Assign six students to each read one of the following sets of verses from Alma 56: verses 1–2, 3–4, 5–6, 7–8, 9–10, 16–17. Have the students briefly summarize their verses. Explain that Helaman’s small, inexperienced army was asked to go to battle against the stronger Lamanite army (see vv. 34–44). Read Alma 56:45–46 and ask:

  • Who did these young men trust?

  • What did the young men say that showed who they trusted?

  • Read verses 47–48. Why were they so courageous?

  • Read verses 49, 54–56. What brought Helaman “great joy” after the battle?

  • Why do you think all of these young men were protected?

  • Why do you think the righteous are not always preserved physically in battle?

  • Read Alma 57:36. How are the faithful victorious even if they lose their lives?

Summarize for students how the sons of Helaman entered a second battle in which they were outnumbered (see Alma 57:1–19). Read Alma 57:20–22, 25–27 and ask:

  • How did these men act during this battle?

  • To whom did Helaman attribute their great character?

  • In what ways have the teaching, testimony, and example of your parents influenced you?

  • How did the results of this battle compare to the results of the previous one? (see Alma 56:56).

  • To what did the soldiers attribute their protection?

Invite students to share times they were helped by God’s power because they had faith in Him. Bear your testimony of the power of faith. Share this statement by Elder Rex D. Pinegar:

“From my own experience with life’s hardships I have learned that faith in God develops a personal love for Him which is reciprocated through his blessings to us in times of need. … Do not fear the challenges of life, but approach them patiently, with faith in God. He will reward your faith with power not only to endure, but also to overcome hardships, disappointments, trials, and struggles of daily living. Through diligently striving to live the law of God and with faith in Him, we will not be diverted from our eternal course either by the ways or the praise of the world” (in Conference Report, Oct. 1982, 36; or Ensign, Nov. 1982, 26).

Ask students to recall who first taught these soldiers about faith (see Alma 56:47–48). Share the following guidance from the First Presidency:

“We counsel parents and children to give highest priority to family prayer, family home evening, gospel study and instruction, and wholesome family activities. However worthy and appropriate other demands or activities may be, they must not be permitted to displace the divinely-appointed duties that only parents and families can adequately perform” (First Presidency letter, 11 Feb. 1999).

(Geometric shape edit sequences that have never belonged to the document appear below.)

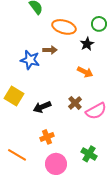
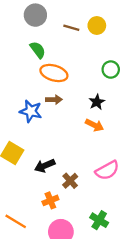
orange ellipse: (64, 27) -> (54, 73), moved
black star: (87, 44) -> (97, 102), moved
brown cross: (75, 103) -> (70, 181), moved

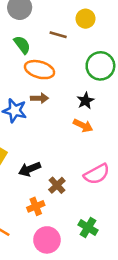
brown line: (71, 28) -> (58, 35), moved
green circle: (111, 70) -> (100, 66), size x1.5

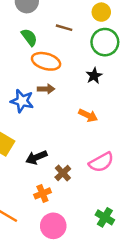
yellow circle: (86, 19) -> (101, 12), moved
green circle: (100, 66) -> (105, 42), moved
black star: (86, 101) -> (94, 76), moved
green cross: (88, 227) -> (105, 217), moved

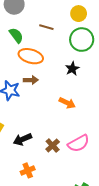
brown cross: (63, 173) -> (53, 146), moved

Discuss the following questions:

  • Who is this advice from the First Presidency addressed to?

  • Why do you think it isn’t addressed only to parents?

  • What can you do to help your family make family prayer, family home evening, gospel study and instruction, and wholesome activities your highest priority?

  • How can following this counsel strengthen your faith and the faith of your family?